To prevent this, we use the Circuit Breaker Pattern.

Figure 1: The Circuit Breaker State Machine

4. How the Circuit Breaker Works

Modeled after an electrical circuit breaker in your house, this software pattern prevents catastrophic meltdowns:

CLOSED (Normal): Everything is working fine. Service A sends requests to Service B.
OPEN (Broken): If Service B fails or times out too many times (e.g., 50% of requests fail in 10 seconds), the circuit "trips" and opens. Service A immediately stops sending requests. Any new request fails instantly with a CircuitBreakerOpenException. This gives Service B time to recover instead of hammering it with traffic.
HALF-OPEN (Testing): After a timeout (e.g., 30 seconds), the circuit allows a few "test" requests through. If they succeed, it closes the circuit (normal). If they fail, it trips wide open again.

Code Example: Circuit Breaker Configuration (YAML)

Using modern libraries like Resilience4j in microservices, developers do not code this logic from scratch. They apply a configuration wrapper around their API calls.

# Resilience4j Circuit Breaker Configuration Example
resilience4j.circuitbreaker:
  instances:
    billingServiceBackend:
      registerHealthIndicator: true
      slidingWindowSize: 100               # Evaluate the last 100 calls
      failureRateThreshold: 50             # Trip if 50% of calls fail
      slowCallRateThreshold: 50            # Trip if 50% of calls are too slow
      slowCallDurationThreshold: 2000ms    # "Slow" means taking longer than 2 seconds
      permittedNumberOfCallsInHalfOpenState: 10  # Let 10 requests through to test recovery
      waitDurationInOpenState: 30000ms     # Wait 30 seconds before testing (Half-Open)

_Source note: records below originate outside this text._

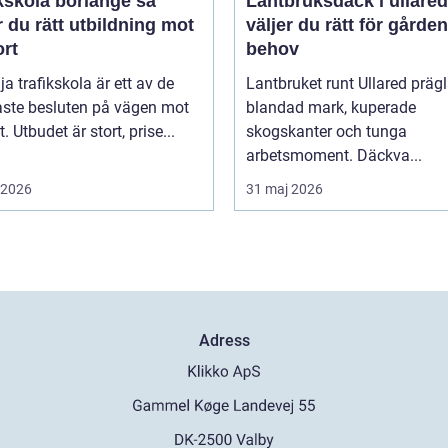
kskola borlänge så
Lantbruksdäck i ullared s
r du rätt utbildning mot
väljer du rätt för gårde
ort
behov
lja trafikskola är ett av de
Lantbruket runt Ullared präg
aste besluten på vägen mot
blandad mark, kuperade
. Utbudet är stort, prise...
skogskanter och tunga
arbetsmoment. Däckva...
i 2026
31 maj 2026
Adress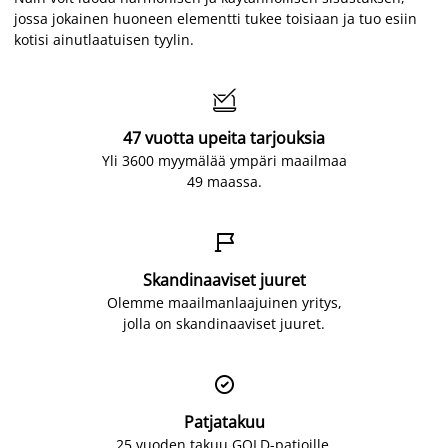
jossa jokainen huoneen elementti tukee toisiaan ja tuo esiin
kotisi ainutlaatuisen tyylin.

47 vuotta upeita tarjouksia
Yli 3600 myymälää ympäri maailmaa
49 maassa.

Skandinaaviset juuret
Olemme maailmanlaajuinen yritys,
jolla on skandinaaviset juuret.

Patjatakuu
25 vuoden takuu GOLD-patjoille.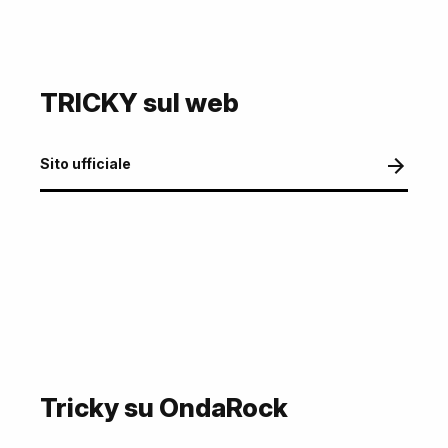
TRICKY sul web
Sito ufficiale
Tricky su OndaRock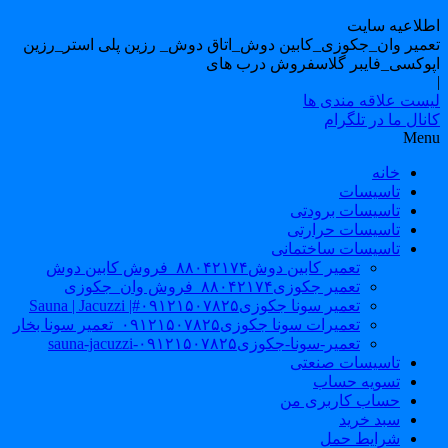
طلاعیه سایت
عمیر وان_جکوزی_کابین دوش_اتاق دوش_ رزین پلی استر_رزین
پوکسی_فایبر گلاسفروش درب های فرنگی رزین
یست علاقه مندی ها
نال ما در تلگرام
Men
خانه
تاسیسات
تاسیسات برودتی
تاسیسات حرارتی
تاسیسات ساختمانی
تعمیر کابین دوش۸۸۰۴۲۱۷۴_فروش کابین دوش
تعمیر جکوزی۸۸۰۴۲۱۷۴_فروش وان_جکوزی
تعمیر سونا جکوزی۰۹۱۲۱۵۰۷۸۲۵#| Sauna | Jacuzzi
تعمیرات سونا جکوزی۰۹۱۲۱۵۰۷۸۲۵_تعمیر سونا بخار
تعمیر-سونا-جکوزی۰۹۱۲۱۵۰۷۸۲۵-sauna-jacuzzi
تاسیسات صنعتی
تسویه حساب
حساب کاربری من
سبد خرید
شرایط حمل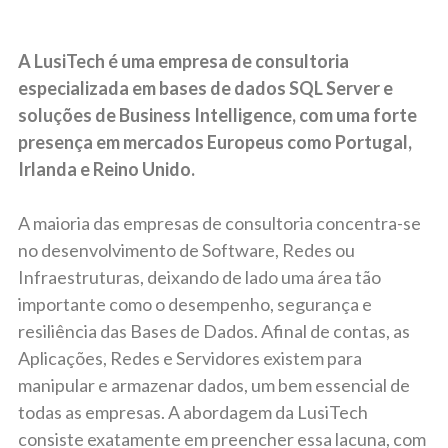
A LusiTech é uma empresa de consultoria
especializada em bases de dados SQL Server e
soluções de Business Intelligence, com uma forte
presença em mercados Europeus como Portugal,
Irlanda e Reino Unido.
A maioria das empresas de consultoria concentra-se
no desenvolvimento de Software, Redes ou
Infraestruturas, deixando de lado uma área tão
importante como o desempenho, segurança e
resiliência das Bases de Dados. Afinal de contas, as
Aplicações, Redes e Servidores existem para
manipular e armazenar dados, um bem essencial de
todas as empresas. A abordagem da LusiTech
consiste exatamente em preencher essa lacuna, com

        Discussion Prompt for Students: Imagine an e-commerce checkout process. The user submits their cart, but the integration with the external Payment Gateway times out. The Circuit Breaker trips to "OPEN". What should the application do? Should it show an error page? Should it save the order as "Pending" and try again later? Discuss the concept of a "Fallback Method" and how business requirements dictate technical error handling.